Avoiding character display errors: simple quotes, apostrophes and dashes and rich formatting

Using smart/curly double quotes (“”) in subtitles is precarious, because some players will have trouble displaying them correctly. Use the simple, straight ASCII double quote (") or the straight apostrophe (') for single quotes. The rule is similar for apostrophes: use the straight apostrophe (') instead of the typographic/curly apostrophe (’). Instead of an en/em dash (–/—), use a hyphen (-). Note: It's OK to use conventional punctuation (e.g. full en dashes) in video titles and descriptions (as opposed to subtitles).

Similarly, you should not use HTML tags or any other formatting tags in English subtitles.

American or British English

You can use either American and British spelling and punctuation rules, but please select one of the conventions and use it consistently in your subtitles. You may consider making the first note in the Amara editor one that states if you've used American or British English in order to better inform the reviewer. As a reviewer, don't change the spelling and punctuation rules to your preferred variety of English if the subtitles use US or British English consistently (for the most part).

Spelling conventions

Some of the American and British differences in spelling are largely regular (e.g. -our in BrE and -or in AmE, e.g. colour vs. color), but there are other differences that are more difficult to predict. You can learn more in this Wikipedia article.


In American English, separate dots / ellipses from other words with a space, before and after the dots (do not send subtitles back if there's no space before and after ellipses, as this should be considered a minor punctuation issue).

In British English, please use single quotation marks ('...') on the outside of the quote and double quotation marks ("...") for quotes within quotes.
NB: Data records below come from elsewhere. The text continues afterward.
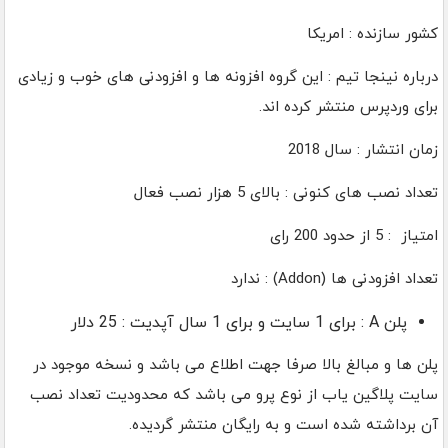
کشور سازنده : امریکا
درباره نینجا تیم : این گروه افزونه ها و افزودنی های خوب و زیادی
برای وردپرس منتشر کرده اند.
زمان انتشار : سال 2018
تعداد نصب های کنونی : بالای 5 هزار نصب فعال
امتیاز : 5 از حدود 200 رای
تعداد افزودنی ها (Addon) : ندارد
پلن A : برای 1 سایت و برای 1 سال آپدیت : 25 دلار
پلن ها و مبالغ بالا صرفا جهت اطلاع می باشد و نسخه موجود در
سایت پلاگین یاب از نوع پرو می باشد که محدودیت تعداد نصب
آن برداشته شده است و به رایگان منتشر گردیده.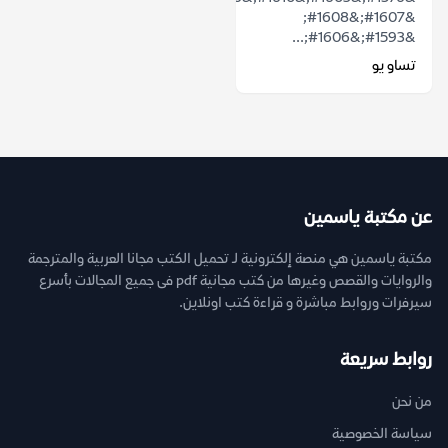
&#1607;&#1608;
&#1593;&#1606;...
تساو يو
عن مكتبة ياسمين
مكتبة ياسمين هي منصة إلكترونية لـ تحميل الكتب مجانا العربية والمترجمة
والروايات والقصص وغيرها من كتب مجانية pdf فى جميع المجالات بأسرع
سيرفرات وروابط مباشرة و قراءة كتب اونلاين.
روابط سريعة
من نحن
سياسة الخصوصية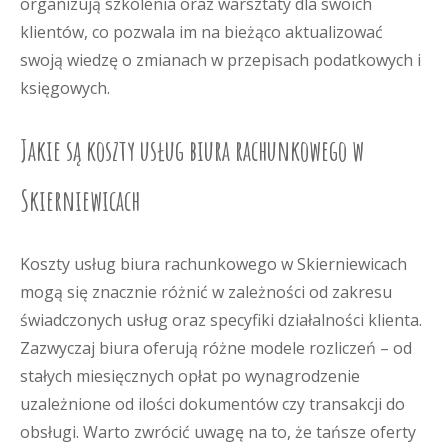
organizują szkolenia oraz warsztaty dla swoich
klientów, co pozwala im na bieżąco aktualizować
swoją wiedzę o zmianach w przepisach podatkowych i
księgowych.
Jakie są koszty usług biura rachunkowego w
Skierniewicach
Koszty usług biura rachunkowego w Skierniewicach
mogą się znacznie różnić w zależności od zakresu
świadczonych usług oraz specyfiki działalności klienta.
Zazwyczaj biura oferują różne modele rozliczeń – od
stałych miesięcznych opłat po wynagrodzenie
uzależnione od ilości dokumentów czy transakcji do
obsługi. Warto zwrócić uwagę na to, że tańsze oferty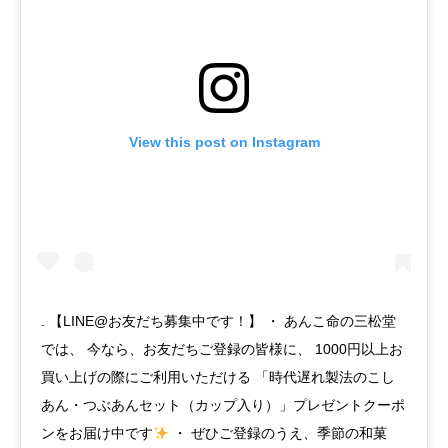
View this post on Instagram
. 【LINE@お友だち募集中です！】 ・ あんこ命の三松堂
では、 今なら、お友だちご登録の皆様に、 1000円以上お
買い上げの際にご利用いただける 「時代遅れ製法のこし
あん・つぶあんセット（カップ入り）」プレゼントクーポ
ンをお届け中です
・ ぜひご登録のうえ、季節の和菓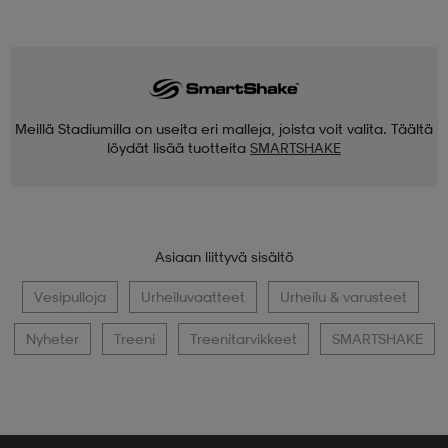
Meillä Stadiumilla on useita eri malleja, joista voit valita. Täältä
löydät lisää tuotteita
SMARTSHAKE
Asiaan liittyvä sisältö
Vesipulloja
Urheiluvaatteet
Urheilu & varusteet
Nyheter
Treeni
Treenitarvikkeet
SMARTSHAKE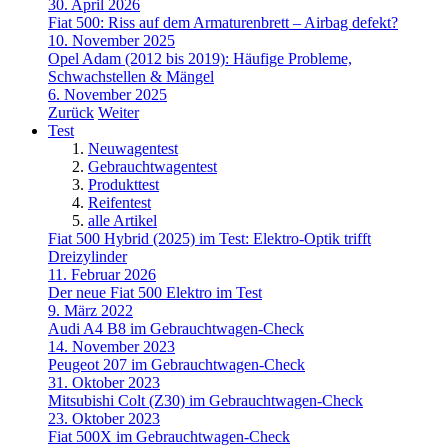
30. April 2026
Fiat 500: Riss auf dem Armaturenbrett – Airbag defekt?
10. November 2025
Opel Adam (2012 bis 2019): Häufige Probleme,
Schwachstellen & Mängel
6. November 2025
Zurück
Weiter
Test
Neuwagentest
Gebrauchtwagentest
Produkttest
Reifentest
alle Artikel
Fiat 500 Hybrid (2025) im Test: Elektro-Optik trifft
Dreizylinder
11. Februar 2026
Der neue Fiat 500 Elektro im Test
9. März 2022
Audi A4 B8 im Gebrauchtwagen-Check
14. November 2023
Peugeot 207 im Gebrauchtwagen-Check
31. Oktober 2023
Mitsubishi Colt (Z30) im Gebrauchtwagen-Check
23. Oktober 2023
Fiat 500X im Gebrauchtwagen-Check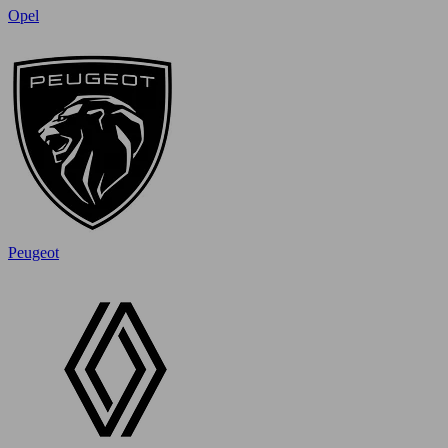
Opel
Peugeot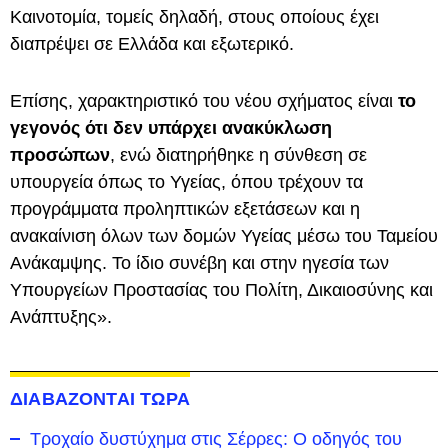
Καινοτομία, τομείς δηλαδή, στους οποίους έχει
διαπρέψει σε Ελλάδα και εξωτερικό.
Επίσης, χαρακτηριστικό του νέου σχήματος είναι
το
γεγονός ότι δεν υπάρχει ανακύκλωση
προσώπων
, ενώ διατηρήθηκε η σύνθεση σε
υπουργεία όπως το Υγείας, όπου τρέχουν τα
προγράμματα προληπτικών εξετάσεων και η
ανακαίνιση όλων των δομών Υγείας μέσω του Ταμείου
Ανάκαμψης. Το ίδιο συνέβη και στην ηγεσία των
Υπουργείων Προστασίας του Πολίτη, Δικαιοσύνης και
Ανάπτυξης».
ΔΙΑΒΑΖΟΝΤΑΙ ΤΩΡΑ
Τροχαίο δυστύχημα στις Σέρρες: Ο οδηγός του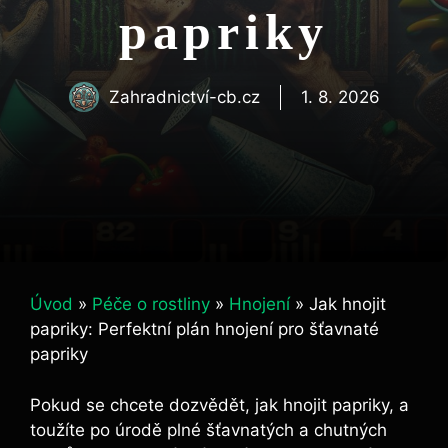
papriky
Zahradnictví-cb.cz
1. 8. 2026
Úvod
»
Péče o rostliny
»
Hnojení
»
Jak hnojit
papriky: Perfektní plán hnojení pro šťavnaté
papriky
Pokud se ⁤chcete dozvědět, ​jak hnojit‌ papriky, ‌a
toužíte po‌ úrodě ⁤plné šťavnatých⁣ a chutných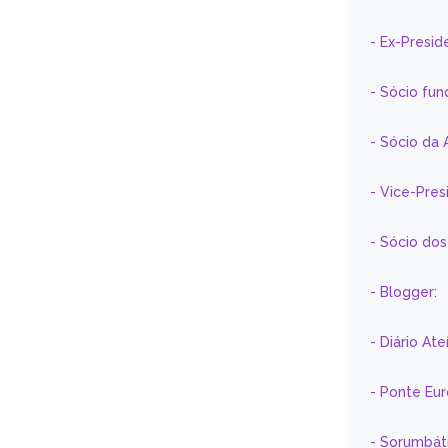
- Ex-Presid
- Sócio fun
- Sócio da 
- Vice-Pre
- Sócio do
- Blogger:
- Diário At
- Ponte Eu
- Sorumbát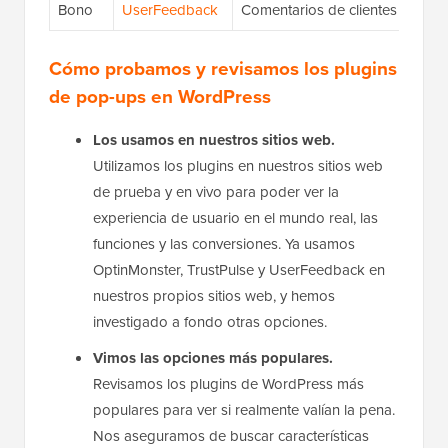
Bono
UserFeedback
Comentarios de clientes
Cómo probamos y revisamos los plugins
de pop-ups en WordPress
Los usamos en nuestros sitios web.
Utilizamos los plugins en nuestros sitios web
de prueba y en vivo para poder ver la
experiencia de usuario en el mundo real, las
funciones y las conversiones. Ya usamos
OptinMonster, TrustPulse y UserFeedback en
nuestros propios sitios web, y hemos
investigado a fondo otras opciones.
Vimos las opciones más populares.
Revisamos los plugins de WordPress más
populares para ver si realmente valían la pena.
Nos aseguramos de buscar características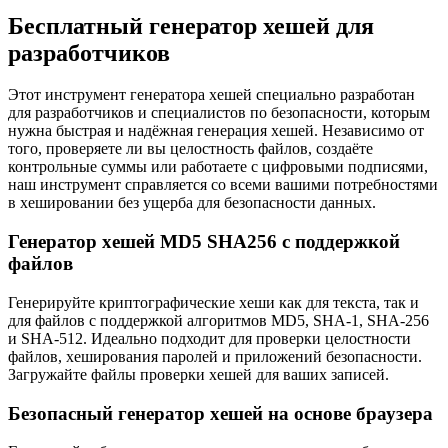
Бесплатный генератор хешей для
разработчиков
Этот инструмент генератора хешей специально разработан
для разработчиков и специалистов по безопасности, которым
нужна быстрая и надёжная генерация хешей. Независимо от
того, проверяете ли вы целостность файлов, создаёте
контрольные суммы или работаете с цифровыми подписями,
наш инструмент справляется со всеми вашими потребностями
в хешировании без ущерба для безопасности данных.
Генератор хешей MD5 SHA256 с поддержкой
файлов
Генерируйте криптографические хеши как для текста, так и
для файлов с поддержкой алгоритмов MD5, SHA-1, SHA-256
и SHA-512. Идеально подходит для проверки целостности
файлов, хеширования паролей и приложений безопасности.
Загружайте файлы проверки хешей для ваших записей.
Безопасный генератор хешей на основе браузера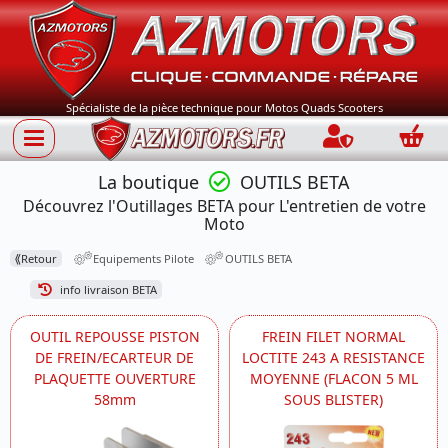
Spécialiste de la pièce technique pour Motos Quads Scooters
Connection
Panie
La boutique
OUTILS BETA
Découvrez l'Outillages BETA pour L'entretien de votre
Moto
⟪
Retour
Equipements Pilote
OUTILS BETA
info livraison BETA
OUTIL REPOUSSE PISTON
FREIN FILET NORMAL
DE FREIN/ECARTEUR DE
LOCTITE 243 A RESISTANCE
PLAQUETTE OUVERTURE
MOYENNE (FLACON 5 ML
58mm
SOUS BLISTER)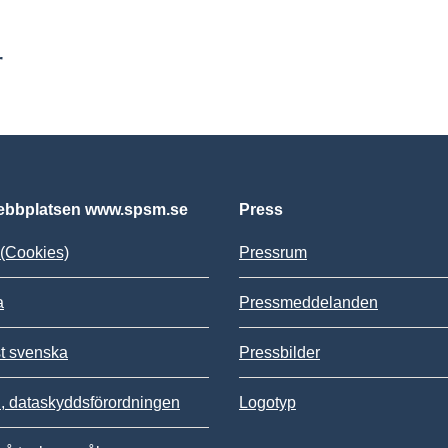
r
bbplatsen www.spsm.se
Press
(Cookies)
Pressrum
a
Pressmeddelanden
st svenska
Pressbilder
 dataskyddsförordningen
Logotyp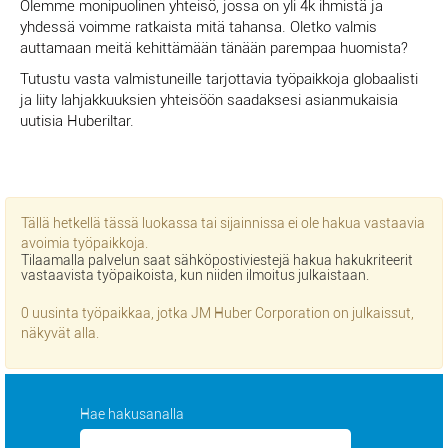
Olemme monipuolinen yhteisö, jossa on yli 4k ihmistä ja
yhdessä voimme ratkaista mitä tahansa. Oletko valmis
auttamaan meitä kehittämään tänään parempaa huomista?
Tutustu vasta valmistuneille tarjottavia työpaikkoja globaalisti
ja liity lahjakkuuksien yhteisöön saadaksesi asianmukaisia
uutisia Huberiltar.
Tällä hetkellä tässä luokassa tai sijainnissa ei ole hakua vastaavia
avoimia työpaikkoja.
Tilaamalla palvelun saat sähköpostiviestejä hakua hakukriteerit
vastaavista työpaikoista, kun niiden ilmoitus julkaistaan.
0 uusinta työpaikkaa, jotka JM Huber Corporation on julkaissut,
näkyvät alla.
Hae hakusanalla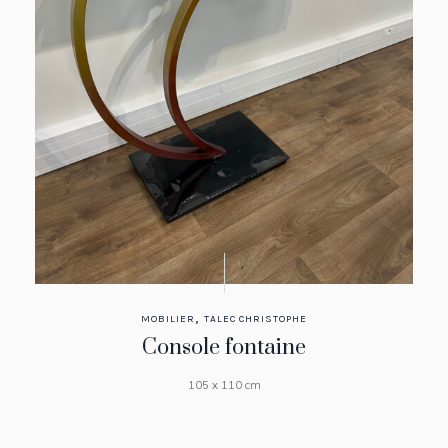
,
MOBILIER
TALEC CHRISTOPHE
Console fontaine
105 x 110 cm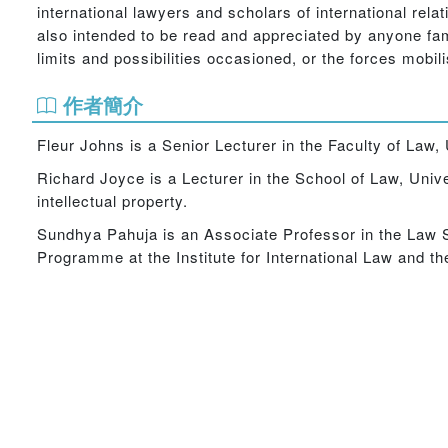
international lawyers and scholars of international relat
also intended to be read and appreciated by anyone fami
limits and possibilities occasioned, or the forces mobil
作者簡介
Fleur Johns is a Senior Lecturer in the Faculty of Law,
Richard Joyce is a Lecturer in the School of Law, Univer
intellectual property.
Sundhya Pahuja is an Associate Professor in the Law 
Programme at the Institute for International Law and t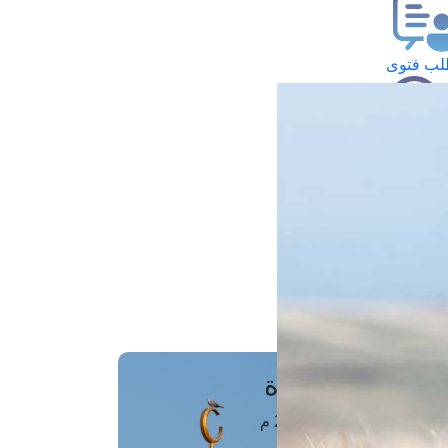
ب فتوى
تعلام عن فتوى
ز موعد
فتوى الهاتفية
َواقِيتُ الصَّـــلاة
اهرة · 06 أغسطس 2026 م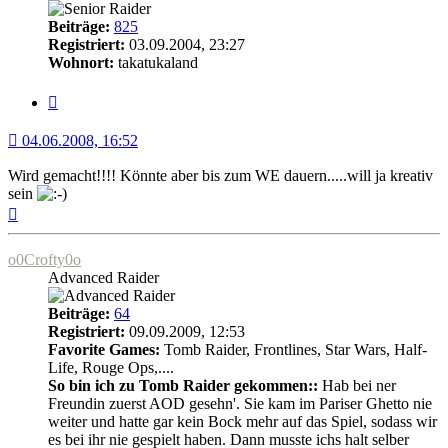
Beiträge:
825
Registriert:
03.09.2004, 23:27
Wohnort:
takatukaland
Zitat
04.06.2008, 16:52
Wird gemacht!!!! Könnte aber bis zum WE dauern.....will ja kreativ
sein
Nach
oben
o0Crofty0o
Advanced Raider
Beiträge:
64
Registriert:
09.09.2009, 12:53
Favorite Games:
Tomb Raider, Frontlines, Star Wars, Half-
Life, Rouge Ops,....
So bin ich zu Tomb Raider gekommen::
Hab bei ner
Freundin zuerst AOD gesehn'. Sie kam im Pariser Ghetto nie
weiter und hatte gar kein Bock mehr auf das Spiel, sodass wir
es bei ihr nie gespielt haben. Dann musste ichs halt selber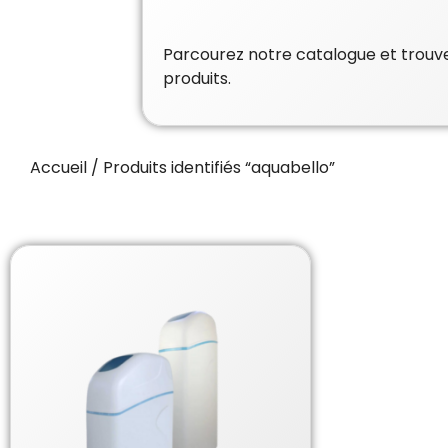
Parcourez notre catalogue et trouvez
produits.
Accueil
/ Produits identifiés “aquabello”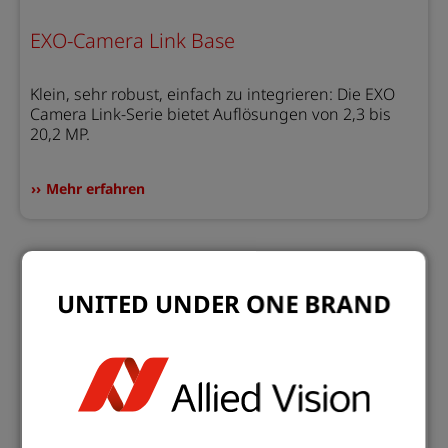
EXO-Camera Link Base
Klein, sehr robust, einfach zu integrieren: Die EXO
Camera Link-Serie bietet Auflösungen von 2,3 bis
20,2 MP.
Mehr erfahren
UNITED UNDER ONE BRAND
American usage is the opposite – double quotation marks on the outside and single quotation marks for quotes within quotes.

In British English, periods and commas at the end of a quote are placed after the closing quotation mark. Note that in British English, periods and commas that are part of the person's speech are placed inside the quotation marks[1]. Consider these examples:

  • Comma not originally part of the quoted text:
    • American English: "In fact, Friday," she said, "is the best day of the week."
    • British English: 'In fact, Friday', she said, 'is the best day of the week.'
  • Comma originally part of the quoted text:
    • American English: "In fact," she said, "Friday is the best day of the week."
    • British English: 'In fact,' she said, 'Friday is the best day of the week.'


Spell out numbers from 1 to 9, and use digits for numbers 10 and above. It is OK to occasionally use digits for numbers 1–9 if that is necessary to help fix reading speed issues. Also, for numbers higher than 999,999, it is OK to use a word like "million," "billion" etc. with a numerical modifier, e.g. "1.6 million" instead of "1,600,000." Use your best judgment – sometimes, it may be easier to use digits, especially when trying to maintain a good reading speed, e.g. "1,000,012" instead of "one million and twelve." See also the section on converting units of length and weight below.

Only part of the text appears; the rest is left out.